Remember the scientific news from last summer, about particles moving faster than the speed of light? Since I couldn't understand the physics, it meant only one thing to me: time travel!!
What if you could go back in time to 1958? Would you alter the one event in US history--the assassination of Jack Kennedy--that could change so much more? Was our experience different in Vietnam because Lyndon Johnson was president? Perhaps Martin Luther King Jr. wouldn't have been assassinated. Or Bobby Kennedy...
In Stephen King's new book, 11/22/63, Jake Epping has a chance to find out. His friend Al is dying, and Al confesses that his diner's storage room contains a portal to September 9, 1958. Jake takes a tentative trip back in time, then accepts Al's mission: to ascertain that Oswald acted alone and to thwart Oswald's attempt on Kennedy's life.

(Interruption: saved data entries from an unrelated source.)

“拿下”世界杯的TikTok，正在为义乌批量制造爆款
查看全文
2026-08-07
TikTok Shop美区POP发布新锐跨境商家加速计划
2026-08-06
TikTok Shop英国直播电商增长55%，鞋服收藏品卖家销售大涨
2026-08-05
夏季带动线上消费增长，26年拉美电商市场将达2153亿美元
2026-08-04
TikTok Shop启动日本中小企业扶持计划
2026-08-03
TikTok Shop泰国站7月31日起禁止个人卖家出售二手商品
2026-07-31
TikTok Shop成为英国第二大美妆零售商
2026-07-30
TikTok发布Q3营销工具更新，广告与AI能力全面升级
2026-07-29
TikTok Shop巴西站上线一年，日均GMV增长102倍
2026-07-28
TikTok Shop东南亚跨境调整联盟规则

As a reader, you step back in time with Jake, a time when women always wore dresses, men wore hats, everyone smoked cigarettes, cars had fins, and there was no air conditioning, or cell phones, or internet.
Stephen King tells a good story and keeps it moving, full of period details, likeable characters, and plot twists. For avid King readers, there are cameo appearances by characters from his other books. And at 850 pages, the book serves as its own portal, pulling you in and giving you time to experience the 60's. Enjoy the trip!
2 comments:
I enjoy King, but missed the cameo appearances of other characters - who were they?
Derry, Maine is the setting for King's novel It, a book that also deals with the passage of time. Two of the children in It, Beverly Marsh and Richie Tozier, appear in 11/22/63--they're the two learning to dance the lindy-hop.
King also has several references in 11/22/63 to a 1958 Plymouth Fury. Could this by Christine?